There's also a quieter reason the screen sticks around, which is trust. When an agent does something that matters, in finance, in healthcare, in anything regulated, a person still has to be able to see what happened and check it. In regulated work the screen is more than a stubborn interface. It is the control surface: the validations, the approvals, and the audit trail live in the app, so operating it the way a human does keeps the agent inside them. (The practical side of that is in enterprise computer use and the agent trust framework.)
why computer use is structural
Put those together and you get a future where agents do an enormous amount of headless work and still hit a wall constantly: the system with no API, the portal only a human was ever meant to log into. There is one general way through that wall, which is to operate the screen the way a person does, by looking at it and acting on it. That is computer use. It doesn't disappear once everything goes headless, because everything is never going to go headless. As long as the world is full of software built for eyes and hands, an agent that can use a screen can work where an API-only agent can't.
This is the bet underneath what I'm building. Interfaces keep changing, from pixels to accessibility trees to whatever standard comes next, while the work being done underneath them stays the same. The screen is the one interface that is everywhere, and in regulated work it is also the one a person can audit. An agent that can use it the way we do can work across the whole world of software, including the systems that will never build a back door for machines. For a long time, maybe for good, that is where most of the work still lives.
FAQ
What is the difference between headless and headful? Headless software runs without a user interface, like an API, a backend service, or a headless browser an agent drives. Headful software has a UI: a screen built for a person to look at and click.

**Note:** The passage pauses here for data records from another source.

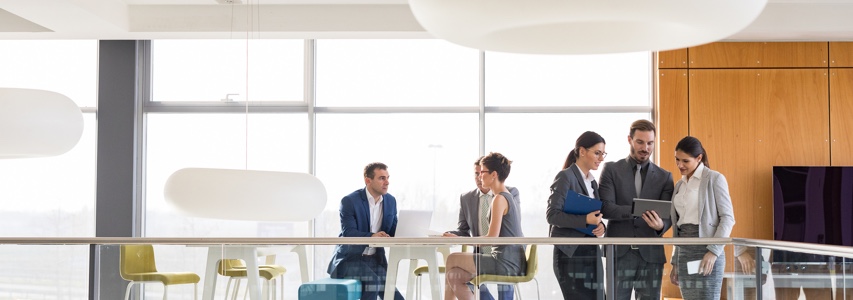 Where is `chair`? The image size is (853, 300). chair is located at coordinates (147, 265), (240, 272), (403, 253), (526, 273). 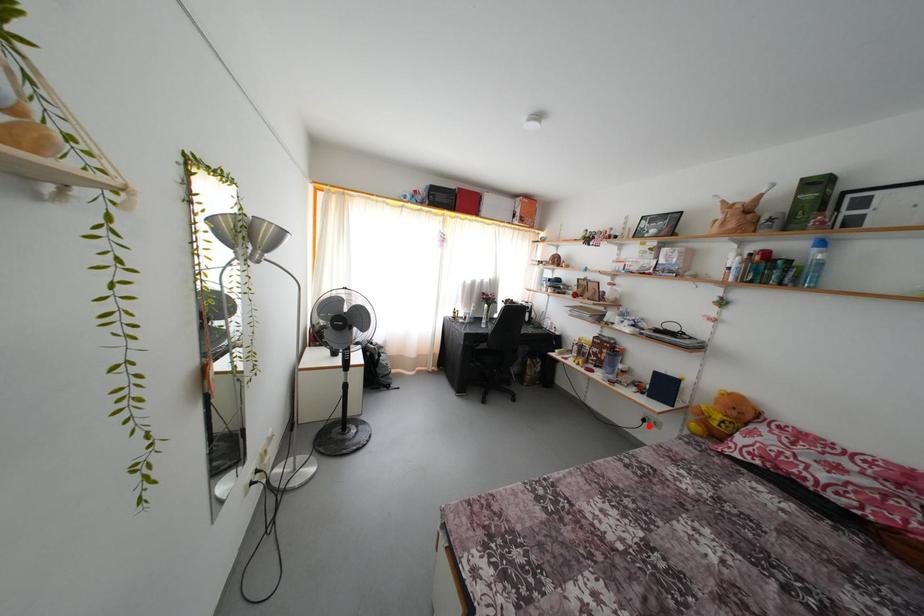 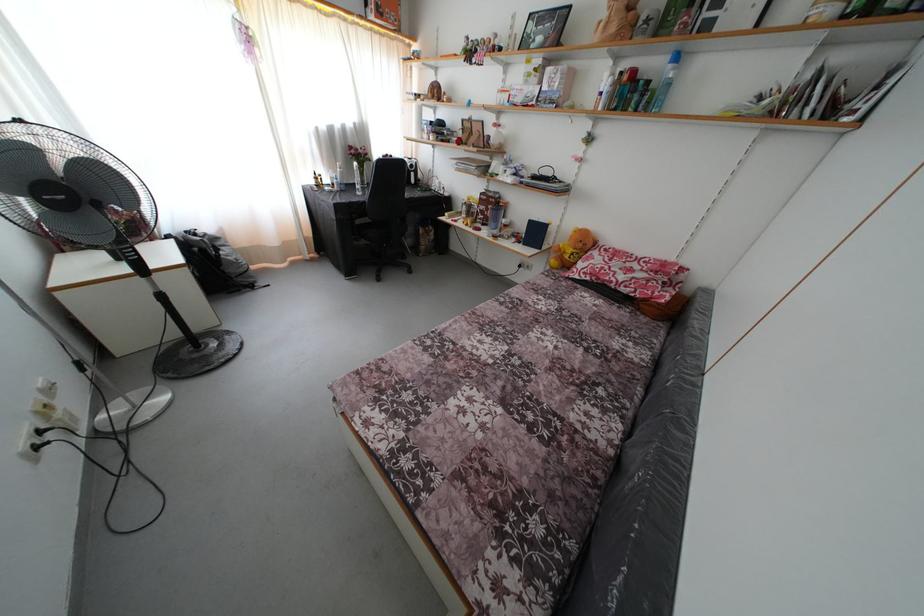 Question: I am providing you with two images of the same scene from different viewpoints. In image1, a red point is highlighted. Considering the same 3D point in image2, which of the following is correct?

Choices:
 (A) It is closer
 (B) It is farther

Answer: (A) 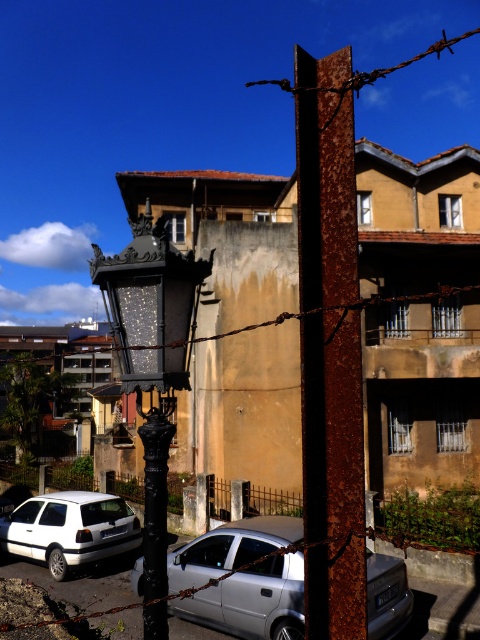 Looking at this image, between rusty metal pole at center and white matte hatchback at lower left, which one appears on the left side from the viewer's perspective?

white matte hatchback at lower left is more to the left.

Does rusty metal pole at center have a greater width compared to white matte hatchback at lower left?

No, rusty metal pole at center is not wider than white matte hatchback at lower left.

Is point (359, 586) behind point (46, 524)?

No, it is not.

In order to click on rusty metal pole at center in this screenshot , I will do `click(330, 348)`.

Can you confirm if black wrought iron streetlamp at center-left is wider than silver metallic car at center?

Correct, the width of black wrought iron streetlamp at center-left exceeds that of silver metallic car at center.

Which of these two, black wrought iron streetlamp at center-left or silver metallic car at center, stands taller?

With more height is black wrought iron streetlamp at center-left.

What do you see at coordinates (152, 369) in the screenshot?
I see `black wrought iron streetlamp at center-left` at bounding box center [152, 369].

Locate an element on the screen. black wrought iron streetlamp at center-left is located at coordinates (152, 369).

In the scene shown: Does silver metallic car at center lie in front of rusty metal fence at lower center?

Yes, it is.

Which is behind, point (236, 556) or point (376, 516)?

Point (376, 516)

You are a GUI agent. You are given a task and a screenshot of the screen. Output one action in this format:
    pyautogui.click(x=<x>, y=<y>)
    Task: Click on the silver metallic car at center
    This screenshot has width=480, height=640.
    Given the screenshot: What is the action you would take?
    pyautogui.click(x=252, y=602) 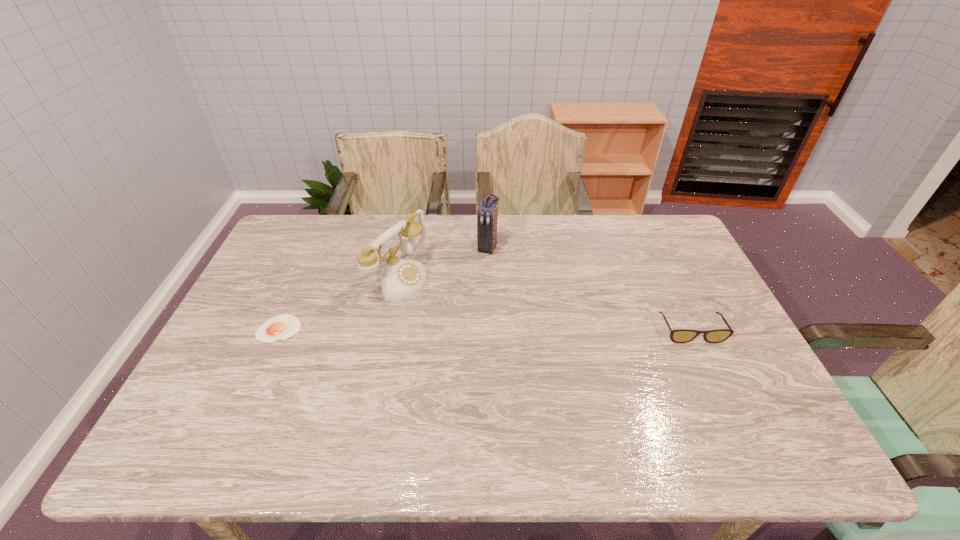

Why do AI agents still need to use UIs if they can call APIs? Because most software has no API, or only a partial one, especially legacy, regulated, government, and long-tail systems. Computer use lets an agent work wherever a person can, not only where a developer interface happens to exist.
Will everything become headless and agent-to-agent eventually? Some of it will, where there is budget and incentive. But a large share of the world's software will stay UI-only, and humans still need a readable interface to oversee and audit what agents do, so the screen sticks around.